A visit—his pretense,
a visit—vague and weightless.
She said she was nervous, her own excuse.
Nervous—a word both neutral and honest.
She called it a rare ease,
admitting to missteps,
seeking release from guilt and shame.
Breathe in, breathe out.
Breathe in, breathe out.
Over the past four years, my life has been marked by significant changes. Questions like trust—or its absence—and how to navigate such matters have consumed my time, loosening the foundations of what truly matters. These questions strike at the core of fundamental aspects: my values in dealing with others, my mindset toward external realities. They’ve unsettled me, and I’m still working to find my response. It feels like food being overcooked—I need to turn off the heat and start anew.
During this phase of life, I’ve paused my use of graffiti as a medium. This pause has allowed me to reflect on my previous issue-driven works. I’ve come to realize the necessity of adopting mediums that are more temporal and expansive—ones that let me gradually revisit my experiences and articulate the emotions and politics within them, especially the contradictions between the world around me and my inner self.
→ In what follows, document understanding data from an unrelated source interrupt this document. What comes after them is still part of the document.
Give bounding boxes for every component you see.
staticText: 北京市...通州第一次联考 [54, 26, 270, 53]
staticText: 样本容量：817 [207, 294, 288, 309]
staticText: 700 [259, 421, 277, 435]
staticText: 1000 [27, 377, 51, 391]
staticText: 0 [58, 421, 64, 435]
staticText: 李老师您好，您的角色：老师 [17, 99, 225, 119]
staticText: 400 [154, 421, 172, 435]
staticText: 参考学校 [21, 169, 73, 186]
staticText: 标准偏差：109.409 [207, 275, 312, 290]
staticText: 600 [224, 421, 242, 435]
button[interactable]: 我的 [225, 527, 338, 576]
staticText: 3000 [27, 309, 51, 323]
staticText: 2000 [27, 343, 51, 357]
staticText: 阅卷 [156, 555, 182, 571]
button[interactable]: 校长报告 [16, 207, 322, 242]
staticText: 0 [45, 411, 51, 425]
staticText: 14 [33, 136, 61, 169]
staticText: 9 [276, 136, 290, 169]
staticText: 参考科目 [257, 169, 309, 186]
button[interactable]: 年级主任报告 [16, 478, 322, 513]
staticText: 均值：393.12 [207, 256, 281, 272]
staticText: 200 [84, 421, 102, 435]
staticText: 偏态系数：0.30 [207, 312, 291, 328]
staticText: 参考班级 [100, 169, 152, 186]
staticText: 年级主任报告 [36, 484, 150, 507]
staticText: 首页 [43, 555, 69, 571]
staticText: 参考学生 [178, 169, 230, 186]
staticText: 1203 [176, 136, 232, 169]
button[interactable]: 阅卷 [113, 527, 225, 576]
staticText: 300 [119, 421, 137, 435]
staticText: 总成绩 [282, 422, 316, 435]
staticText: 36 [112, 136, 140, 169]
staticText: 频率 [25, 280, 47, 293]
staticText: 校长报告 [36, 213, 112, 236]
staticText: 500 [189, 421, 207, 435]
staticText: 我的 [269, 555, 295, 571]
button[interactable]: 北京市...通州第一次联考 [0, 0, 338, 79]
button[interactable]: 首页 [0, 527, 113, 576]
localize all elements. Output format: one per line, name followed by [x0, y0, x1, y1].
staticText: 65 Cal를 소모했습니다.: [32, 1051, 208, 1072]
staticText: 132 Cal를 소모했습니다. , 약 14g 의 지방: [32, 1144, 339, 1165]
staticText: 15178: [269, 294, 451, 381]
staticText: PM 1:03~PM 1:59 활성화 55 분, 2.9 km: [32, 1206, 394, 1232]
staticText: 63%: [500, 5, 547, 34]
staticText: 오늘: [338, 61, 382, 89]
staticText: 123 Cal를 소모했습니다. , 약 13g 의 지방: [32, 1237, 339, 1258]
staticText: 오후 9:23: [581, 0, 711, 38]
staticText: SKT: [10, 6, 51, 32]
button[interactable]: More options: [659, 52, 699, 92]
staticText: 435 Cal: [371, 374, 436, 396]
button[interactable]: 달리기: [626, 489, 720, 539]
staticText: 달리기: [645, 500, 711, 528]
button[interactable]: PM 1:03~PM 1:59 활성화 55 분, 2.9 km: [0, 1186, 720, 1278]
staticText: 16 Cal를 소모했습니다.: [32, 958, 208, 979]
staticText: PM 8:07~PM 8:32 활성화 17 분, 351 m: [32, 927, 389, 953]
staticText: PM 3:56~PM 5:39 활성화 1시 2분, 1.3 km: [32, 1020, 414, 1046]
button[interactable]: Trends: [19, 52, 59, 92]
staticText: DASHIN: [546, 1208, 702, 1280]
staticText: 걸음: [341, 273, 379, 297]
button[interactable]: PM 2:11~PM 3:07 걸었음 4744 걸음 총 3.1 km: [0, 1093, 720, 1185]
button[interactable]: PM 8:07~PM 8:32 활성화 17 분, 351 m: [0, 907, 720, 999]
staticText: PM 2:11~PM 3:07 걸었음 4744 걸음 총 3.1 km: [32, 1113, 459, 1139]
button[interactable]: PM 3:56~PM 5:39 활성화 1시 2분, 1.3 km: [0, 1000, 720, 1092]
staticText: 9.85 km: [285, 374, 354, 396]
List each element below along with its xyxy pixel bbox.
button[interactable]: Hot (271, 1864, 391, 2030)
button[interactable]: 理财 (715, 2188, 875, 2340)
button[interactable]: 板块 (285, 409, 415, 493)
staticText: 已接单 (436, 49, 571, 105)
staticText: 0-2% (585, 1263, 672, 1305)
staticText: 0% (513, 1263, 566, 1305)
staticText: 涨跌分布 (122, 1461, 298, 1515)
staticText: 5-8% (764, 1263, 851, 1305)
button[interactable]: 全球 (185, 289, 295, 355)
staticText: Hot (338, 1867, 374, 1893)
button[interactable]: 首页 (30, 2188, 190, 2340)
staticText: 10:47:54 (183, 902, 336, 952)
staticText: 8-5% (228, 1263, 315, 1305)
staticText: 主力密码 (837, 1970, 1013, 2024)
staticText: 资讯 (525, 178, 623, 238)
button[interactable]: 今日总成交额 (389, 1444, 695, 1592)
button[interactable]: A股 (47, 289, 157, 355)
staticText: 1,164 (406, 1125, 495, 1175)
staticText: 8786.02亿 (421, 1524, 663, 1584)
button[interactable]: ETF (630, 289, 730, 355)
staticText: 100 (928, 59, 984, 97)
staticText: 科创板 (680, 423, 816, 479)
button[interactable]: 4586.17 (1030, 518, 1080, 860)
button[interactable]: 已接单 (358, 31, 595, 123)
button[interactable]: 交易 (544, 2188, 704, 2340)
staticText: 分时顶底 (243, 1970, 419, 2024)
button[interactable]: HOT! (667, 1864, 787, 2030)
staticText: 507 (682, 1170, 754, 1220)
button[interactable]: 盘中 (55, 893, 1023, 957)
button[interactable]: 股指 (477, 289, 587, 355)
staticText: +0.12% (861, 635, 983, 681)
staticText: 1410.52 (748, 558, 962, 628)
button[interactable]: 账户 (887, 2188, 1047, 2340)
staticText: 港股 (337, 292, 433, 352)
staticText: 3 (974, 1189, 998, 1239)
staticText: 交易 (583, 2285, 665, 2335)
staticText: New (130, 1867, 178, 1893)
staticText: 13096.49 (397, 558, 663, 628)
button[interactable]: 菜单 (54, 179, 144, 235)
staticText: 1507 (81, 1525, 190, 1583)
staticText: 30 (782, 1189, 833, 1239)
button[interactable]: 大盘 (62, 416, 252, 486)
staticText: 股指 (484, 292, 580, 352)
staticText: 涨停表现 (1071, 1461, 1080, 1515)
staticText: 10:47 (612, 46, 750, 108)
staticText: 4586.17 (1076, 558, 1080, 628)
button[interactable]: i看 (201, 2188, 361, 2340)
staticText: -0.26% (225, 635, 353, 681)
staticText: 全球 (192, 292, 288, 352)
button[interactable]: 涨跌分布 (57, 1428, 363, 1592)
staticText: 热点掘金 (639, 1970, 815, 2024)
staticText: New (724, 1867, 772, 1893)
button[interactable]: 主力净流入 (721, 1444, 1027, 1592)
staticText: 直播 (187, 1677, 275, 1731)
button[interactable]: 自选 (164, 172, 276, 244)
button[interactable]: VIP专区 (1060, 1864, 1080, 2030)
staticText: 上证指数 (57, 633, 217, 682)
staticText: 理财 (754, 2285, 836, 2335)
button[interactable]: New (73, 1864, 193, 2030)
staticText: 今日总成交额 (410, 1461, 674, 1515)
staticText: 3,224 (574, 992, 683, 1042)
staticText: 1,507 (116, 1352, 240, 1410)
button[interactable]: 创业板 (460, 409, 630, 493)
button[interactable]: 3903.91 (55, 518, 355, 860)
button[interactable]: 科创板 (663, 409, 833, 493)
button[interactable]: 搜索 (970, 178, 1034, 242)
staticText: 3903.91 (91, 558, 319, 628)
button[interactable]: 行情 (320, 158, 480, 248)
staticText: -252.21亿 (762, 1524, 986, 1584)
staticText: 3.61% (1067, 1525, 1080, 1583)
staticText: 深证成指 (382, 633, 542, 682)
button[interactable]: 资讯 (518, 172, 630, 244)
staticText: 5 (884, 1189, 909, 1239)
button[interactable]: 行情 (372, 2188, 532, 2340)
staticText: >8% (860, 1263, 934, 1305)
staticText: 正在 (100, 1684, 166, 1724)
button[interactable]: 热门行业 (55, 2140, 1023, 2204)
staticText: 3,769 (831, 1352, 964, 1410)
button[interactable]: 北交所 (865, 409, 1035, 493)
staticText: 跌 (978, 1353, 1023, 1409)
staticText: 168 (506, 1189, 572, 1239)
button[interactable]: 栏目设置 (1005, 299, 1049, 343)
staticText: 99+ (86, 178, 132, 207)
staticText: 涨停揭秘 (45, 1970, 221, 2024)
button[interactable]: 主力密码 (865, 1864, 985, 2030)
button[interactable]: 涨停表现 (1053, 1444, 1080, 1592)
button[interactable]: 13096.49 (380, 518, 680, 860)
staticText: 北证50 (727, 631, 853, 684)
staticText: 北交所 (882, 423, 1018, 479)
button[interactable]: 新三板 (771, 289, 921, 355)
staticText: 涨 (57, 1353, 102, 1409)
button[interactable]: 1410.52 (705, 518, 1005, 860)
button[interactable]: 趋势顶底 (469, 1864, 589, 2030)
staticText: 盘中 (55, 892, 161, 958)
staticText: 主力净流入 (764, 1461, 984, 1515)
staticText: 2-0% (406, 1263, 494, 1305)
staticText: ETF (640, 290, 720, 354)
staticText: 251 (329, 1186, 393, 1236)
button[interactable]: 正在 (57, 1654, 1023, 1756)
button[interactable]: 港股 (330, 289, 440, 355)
Through this retrospective process, I’ve found some healing. At the same time, I hope this process captures the relationship between the individual and the collective, offering an attempt to understand—or at least depict—its form. The exhibition title, “Whispers”, symbolizes the fluid nature of human connections. I define it as the possibility of regenerating different perspectives in speaking and listening. Whispers might suggest something—or perhaps, nothing at all.
Breathe in, exhale.
Breathe in, exhale.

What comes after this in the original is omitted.